The UAE-backed Security Belt Forces (SBF) is carrying out the "military plan" with assistance from the Saudi-led coalition. So far, Abu Mohesen Basabreen, an Al-Qaeda leader, has been killed while fighting with the SBF. According to the UAE, heavy losses have been incurred already by AQAP.
AQAP's open source networks have remained silent since early March, contrary to their usual output during high intensity conflict upticks.
The Security Belt Forces, primarily made up of recruited Yemenis from southern governorates, are paid an average of $800 per month and have been deployed in Abyan, Aden and Lahij, according to UN experts.

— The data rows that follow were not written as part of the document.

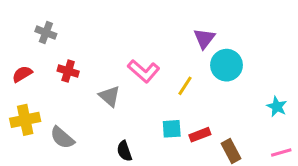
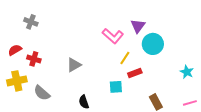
red cross: (68, 71) -> (34, 59), moved
pink L-shape: (144, 71) -> (113, 36), moved
gray triangle: (110, 96) -> (74, 65), turned 49
red rectangle: (200, 135) -> (135, 73), moved

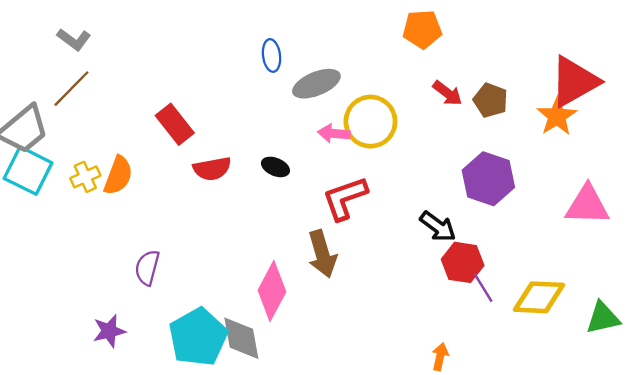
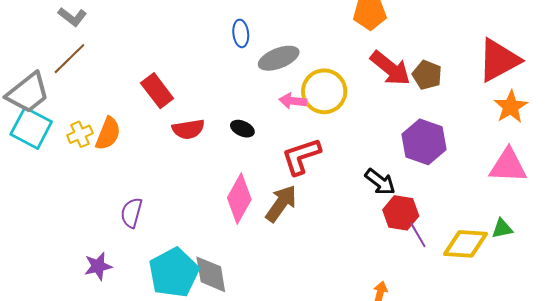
red arrow: (447, 93) -> (390, 68), size x1.6
orange star: (557, 116) -> (511, 107), moved
brown arrow: (322, 254) -> (281, 203), turned -129
pink diamond: (272, 291) -> (239, 199), moved
green triangle: (603, 318) -> (502, 229), moved, size x0.7

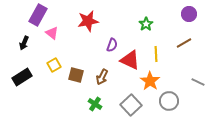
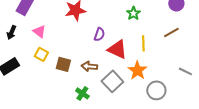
pink triangle: (52, 33) -> (39, 31), moved
yellow square: (54, 65) -> (41, 54), turned -32
brown arrow: (102, 77) -> (89, 66), turned 70
gray square: (131, 105) -> (112, 81), moved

Last week, the UAE launched its second counter-terrorism operation in Shabwa governorate against AQAP. The operation was conducted by the UAE-backed Shabwani Elite Force, as part of a broader strategy to push out AQAP from southern Yemen.
A 20-page report published in the US claims that AQAP has been weakened by UAE-backed forces in southern Yemen. But claims the progress may be exploited by Al-Qaeda as it resembles a "colonising force" in Yemen.
Southern Yemen is also where Yemen's oil pipelines and natural gas factory is placed, insinuating a protective and venture capital counter-terrorism operation.
The UAE entered Yemen in 2015 as part of the Saudi-led coalition to assist the Yemeni government with threats posed by the Iranian-backed Houthi group which currently controls the capital Sana'a. All of the UAE's military and political efforts focus on southern Yemen, where it has supported the Southern Transitional Council since last year.